Subsidies and grants, not only for these new digital technologies but also for their business applications, are a good first step. Many tax regimes already provide rebates for firms that invest in cutting-edge new technologies. This, however, may only be sufficient to induce firms to introduce piecemeal changes — there is little incentive for firms to go the extra mile and implement corresponding organisational changes.
Governments should therefore consider subsidising firms that have, or have plans to implement, organisational and business model changes designed specifically to complement their technological assets.
Tax schemes can go even further and subsidise changes that take place between firms. Firms could jointly apply for finance if they alter their current interactions with other firms in response to their technologies. This would encourage firm coordination not just within but across entire industries.
Governments could also permit tax rebates if firms are able to demonstrate productivity improvements via independent audits. Although firms clearly have an incentive to improve productivity, the incentive may not be sufficiently strong for two reasons.
First, productivity, as conventionally defined via accounting principles, is rarely measured directly by firms and does not drive their day-to-day decisions. Second, firms are ultimately motivated by profit, and profitability can be achieved not only via productivity improvement but also through appropriating a greater proportion of value from competitors and consumers.

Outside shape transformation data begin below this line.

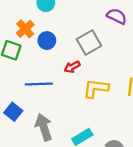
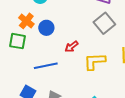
gray square: (89, 42) -> (104, 23), moved

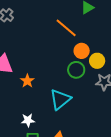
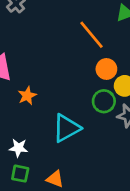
green circle: (76, 70) -> (104, 101), moved

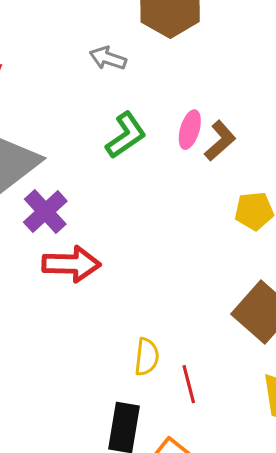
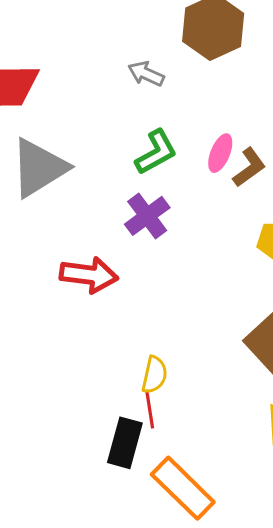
purple cross: (45, 212) -> (147, 216), moved
red line: (189, 384) -> (150, 409), moved

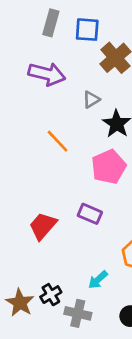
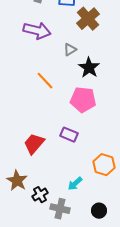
pink pentagon: (109, 167) -> (83, 100), turned 30
brown star: (20, 303) -> (17, 181), moved

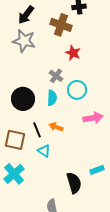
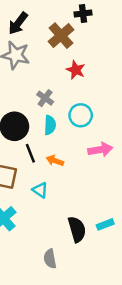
brown cross: (61, 25) -> (61, 36), turned 30
gray cross: (56, 76) -> (45, 98), moved
black line: (37, 130) -> (30, 153), moved
cyan rectangle: (97, 170) -> (105, 224), moved

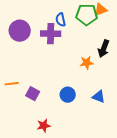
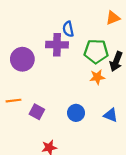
green pentagon: (87, 15) -> (96, 51), moved
purple circle: (20, 31) -> (22, 59), moved

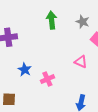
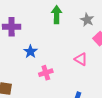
blue star: (25, 70) -> (30, 52), moved

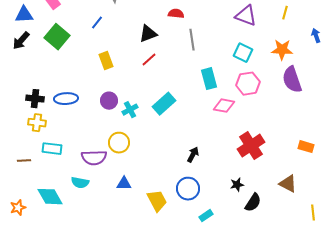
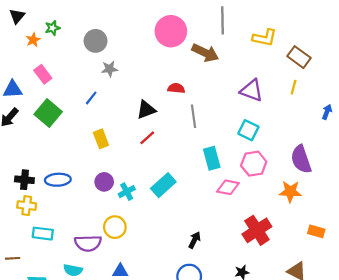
blue arrow: (316, 36) -> (327, 112), turned 40
orange star: (282, 50) -> (290, 192), moved
brown line: (24, 161) -> (13, 258), moved

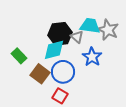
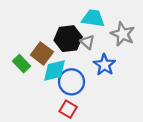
cyan trapezoid: (90, 26) -> (93, 18), moved
cyan diamond: (54, 50) -> (54, 70), moved
brown square: (40, 74) -> (42, 53), moved

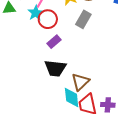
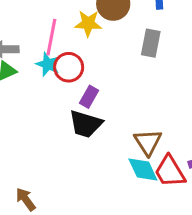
gray rectangle: (83, 19) -> (151, 43), moved
black trapezoid: (55, 68) -> (86, 124), moved, turned 30

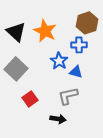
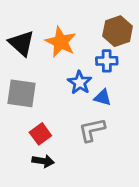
gray square: (16, 69) -> (21, 93), turned -35
black arrow: (58, 119) -> (43, 161), moved

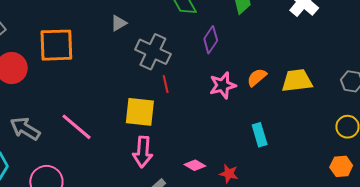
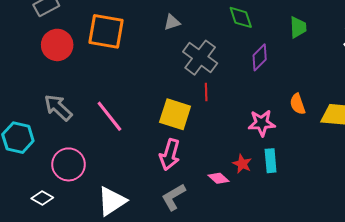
orange semicircle: (257, 77) -> (298, 104), turned -80
pink star: (223, 85) -> (262, 123), moved
cyan rectangle: (260, 135) -> (271, 161), moved
red star: (229, 174) -> (242, 164), moved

Arguably, the latter approach is often easier to achieve than productivity increases, aggravated by a lack of competition in many markets. With tax rebates, for example, set to a given proportion of productivity increase, the financial incentives for improving objectively measurable productivity would become stronger.
Governments should also provide relevant training. Skills shortages in scientific, technology, engineering, and mathematics (STEM) areas have been identified as a bottleneck to technological innovation. There may be an equivalent skills deficit relating to the identification and exploitation of opportunities in business model innovation.
Hence, states could provide training in relevant skills, centred specifically around transformational opportunities provided by the next generation of digital technologies.
Finally, governments could seek to encourage the emergence of common standards across the industrial chain, aiming to encourage greater cross-firm and cross-industry collaboration.
This should begin with the legal framework being redesigned, which is currently inadequately equipped to address the concerns of emerging technological use. Legal processes, in general, evolve very slowly, and yet the technological and business model changes that they regulate often happen relatively quickly.
Hence, governments could consider adopting a much nimbler legal framework for use exclusively in technological and business-model-related matters, which is less subject to the complicated political checks and balances in conventional law. Such a legal framework must also respond rapidly to any international technical standards that emerge.
Race against time
The post-pandemic era is likely to feature nearly unprecedented levels of debt to GDP. The only sustainable and sound means of reducing this ratio is via substantial productivity growth.
Historically, new technologies have not immediately grown productivity. Only when complementarity was established between the new technology and business processes was major productivity growth realised.
Economic policy should be focused on encouraging this development for the next generation of digital technologies. By doing so, governments may be able to shorten the time from technological research to commercialisation. As we enter a race against huge debt and interest payments in the wake of COVID-19, this is of critical importance.
This article is adapted from ‘Repaying the National Debt: Post-Pandemic Prosperity through Business Model Innovation and Productivity Growth’ by Chander Velu and Yifeng (Philip) Chen.